Intervention de Élodie Jacquier-Laforge

Réunion du mercredi 16 décembre 2020 à 9h30
Commission des lois constitutionnelles, de la législation et de l'administration générale de la république

Photo issue du site de l'Assemblée nationale ou de WikipediaÉlodie Jacquier-Laforge :

La loi SILT a confié à l'autorité administrative des moyens juridiques afin de prévenir des actes de terrorisme : les périmètres de protection, la fermeture des lieux de culte, les MICAS, les visites domiciliaires et les saisies. Cependant, dans la mesure où les articles 1er à 4 de la loi SILT octroyaient aux autorités administratives, en particulier au ministre de l'intérieur et aux préfets, des pouvoirs nouveaux et exorbitants du droit commun, l'Assemblée nationale et le Sénat ont estimé opportun, à l'occasion de la navette parlementaire, de les soumettre à un contrôle parlementaire renforcé. C'est ce qui nous réunit ce matin.

En ce qui concerne l'exercice de ce de contrôle parlementaire, vous nous alertez sur le caractère très tardif de la transmission de certains documents par les préfectures. Vous évoquez des arrêtés instituant des périmètres de protection pris plus de deux ans auparavant. À votre avis, à quoi cela est-il dû ? Ces cas sont‑ils rares ou y a‑t‑il un vrai problème pour l'effectivité et l'efficacité du contrôle ?

Dans votre proposition n° 5, vous abordez la « consécration au niveau législatif de la réserve du Conseil constitutionnel s'agissant de l'effectivité continue du contrôle exercé par les OPJ sur les agents de sécurité privée ». Nous adhérons pleinement à cette idée. Cependant, pour sa pleine effectivité, il nous paraît indispensable d'aller vers un renforcement des moyens humains, vers une meilleure formation des agents de sécurité privée et vers une revalorisation de la qualité d'OPJ.

Vous expliquez que les périmètres de protection sont très utilisés – 602 fois depuis l'entrée en vigueur de cette disposition. Nous soulignons une certaine disparité entre les territoires, puisque quarante-six départements n'ont appliqué aucun périmètre de protection en trois ans – c'est le cas des Bouches‑du‑Rhône, quand le département voisin du Var l'a fait à trente-six reprises.
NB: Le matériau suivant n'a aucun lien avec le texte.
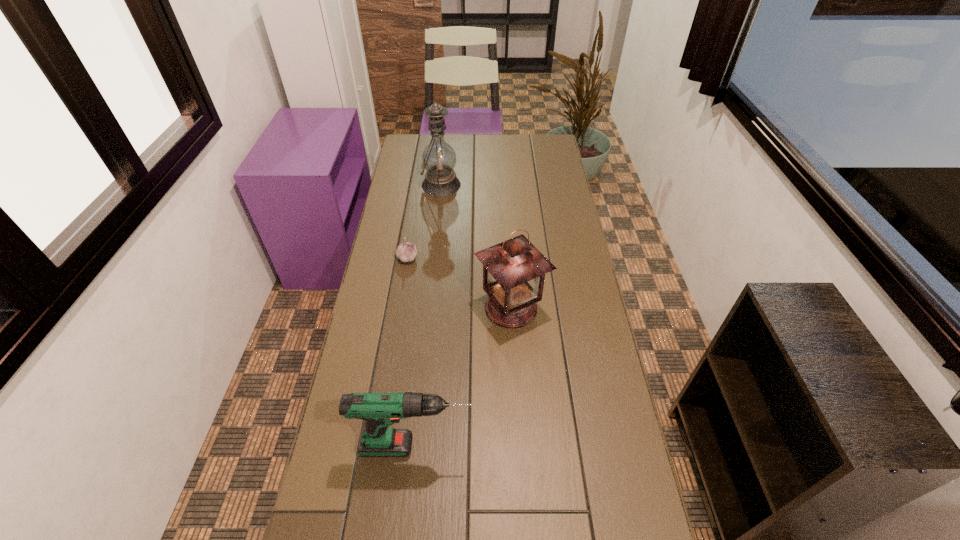 This screenshot has width=960, height=540. I want to click on free space located 0.200m on the handle side of the drill, so click(554, 447).

The image size is (960, 540). Find the location of `free spot located on the front of the shortest object`. free spot located on the front of the shortest object is located at coordinates (398, 309).

Identify the location of oil lamp that is at the left edge. (439, 158).

Where is `drill located at the left edge`? drill located at the left edge is located at coordinates (379, 410).

At what (x,y) coordinates should I click in order to perform the action: click on garlic located at the left edge. Please return your answer as a coordinate pair (x, y). This screenshot has height=540, width=960. Looking at the image, I should click on (406, 252).

You are a GUI agent. You are given a task and a screenshot of the screen. Output one action in this format:
    pyautogui.click(x=<x>, y=<y>)
    Task: Click on the object that is at the right edge
    The height and width of the screenshot is (540, 960).
    Given the screenshot: What is the action you would take?
    pyautogui.click(x=514, y=271)

What are the coordinates of `vacant point at the far edge` in the screenshot? It's located at (462, 141).

The width and height of the screenshot is (960, 540). Find the location of `blank space at the left edge`. blank space at the left edge is located at coordinates (402, 191).

Find the location of `vacant space at the right edge of the desktop`. vacant space at the right edge of the desktop is located at coordinates (597, 492).

Find the location of a particular element. The width and height of the screenshot is (960, 540). vacant space at the far right corner of the desktop is located at coordinates (532, 141).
Dans votre présentation vous n'avez pas insisté sur ce point, mais il s'agit, pour nous, d'un décalage surprenant.

Vous évoquez des doctrines différentes selon les préfets. Cela nous frappe évidemment et c'est pourquoi nous adhérons à votre proposition de « diffusion par le ministère de l'intérieur d'un référentiel détaillé explicitant les situations justifiant la mise en œuvre d'un périmètre de protection. » Nous pensons que la lutte contre le terrorisme doit être la même dans tous les territoires et que les préfets doivent s'emparer des outils à leur disposition, au regard des risques encourus et pour les finalités prévues par la loi, c'est‑à‑dire la prévention du terrorisme, et non pour des motifs d'ordre public. Ainsi, au vu des chiffres que vous nous présentez dans votre rapport, soit certains préfets ont recours trop facilement aux périmètres de protection et peut‑être pas pour les bonnes finalités, soit il n'y a pas assez de recours. Il faut donc réussir à atteindre un équilibre, majeur en droit administratif, entre nécessité et proportionnalité.

Concernant la fermeture administrative des lieux de culte, votre rapport révèle que des gestionnaires de ces lieux contournent les décisions en utilisant des espaces connexes déclarés comme lieux culturels. Aussi proposez-vous d'étendre le champ d'application de la mesure en permettant de prononcer également la fermeture de lieux dépendants du lieu de culte visé. Pouvez-vous nous rassurer quant à la faisabilité d'une telle mesure sans qu'elle porte atteinte aux critères de nécessité et de proportionnalité ?

Enfin, s'agissant des MICAS, des obligations sont susceptibles d'être émises comme se déplacer à l'intérieur d'un périmètre géographique déterminé ou se présenter périodiquement aux services de police ou de gendarmerie. Avez-vous constaté des difficultés d'articulation entre les différentes obligations ? Des associations nous ont fait remonter des situations de personnes confinées dans un périmètre géographique mais devant se présenter régulièrement à une gendarmerie située en dehors de ce périmètre, ou ne pouvant se rendre à un entretien d'embauche situé en dehors du périmètre, alors que cela est évidemment essentiel pour leur réinsertion.

Le groupe du Mouvement démocrate et démocrates apparentés salue la qualité de votre rapport et adhère aux propositions qui sont faites. Pour autant, lors du débat sur la pérennisation de ces dispositions, nous resterons vigilants quant au respect des principes qui fondent notre État de droit.